Priest’s first ever wedding. He was an ex pub landlord. He rocked on the edge of the altar throughout the ceremony, I was ready to catch him! He called my husband-to-be Anthony throughout the ceremony. That is not his name. He hadn’t put out the hymn books/order of service, so I stood like a lemon in the entrance while my db ran round distributing both.
He hadn’t put up the number of the hymns on the wooden display as would be normal in a Catholic Church so had to find then announce them. He had put a wooden bench for us to sit on despite us saying we’d prefer to stand throughout the ceremony. He claimed we’d forgotten to bring the vows even though we’d said we wanted the bog standard order of service in the book he had. Throughout the ceremony, somebody was using a broom very loudly in the vestry. I think my uncle went to stop him/her at one point.

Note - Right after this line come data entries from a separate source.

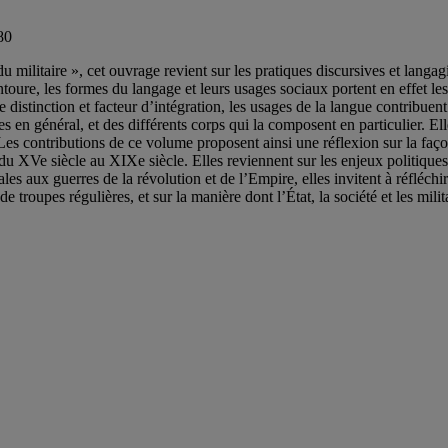
80
u militaire », cet ouvrage revient sur les pratiques discursives et langa
toure, les formes du langage et leurs usages sociaux portent en effet les
e distinction et facteur d’intégration, les usages de la langue contribuent
s en général, et des différents corps qui la composent en particulier. El
es contributions de ce volume proposent ainsi une réflexion sur la façon 
u XVe siècle au XIXe siècle. Elles reviennent sur les enjeux politiques, 
les aux guerres de la révolution et de l’Empire, elles invitent à réfléc
e troupes régulières, et sur la manière dont l’État, la société et les milit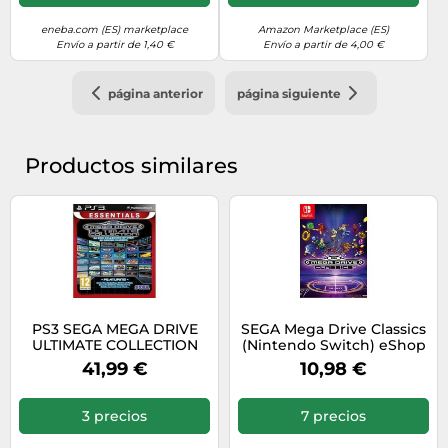
eneba.com (ES) marketplace
Amazon Marketplace (ES)
Envío a partir de 1,40 €
Envío a partir de 4,00 €
página anterior
página siguiente
Productos similares
PS3 SEGA MEGA DRIVE
SEGA Mega Drive Classics
ULTIMATE COLLECTION
(Nintendo Switch) eShop
(EU)
Key EUROPE
41,99 €
10,98 €
3 precios
7 precios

We’d asked the photographer to meet us at a local park after the ceremony for the main couple photos. He ‘got lost’ and didn’t turn up, so we had to rush to do photos at the venue.
At the reception-hottest day of the year-my dad dripped with sweat writing his speech then rambled on about me sneaking off to smoke with our unusual dog, so fairly obvious. Nobody laughed, it was painfully cringe worthy. My husband dumped me during the first dance and took off his shirt, his brother, the best man, joined him to dance, I just stood back. I wasn’t too bothered, I found it funny and I’ve never let him forget it, 26 years later.
I’m glad to say everyone was well fed. I deliberately organised a 3pm wedding so people wouldn’t be waiting long for food (5pm) and we had a huge buffet a couple of hours later for everyone plus the evening guests-very few people, just a few colleagues.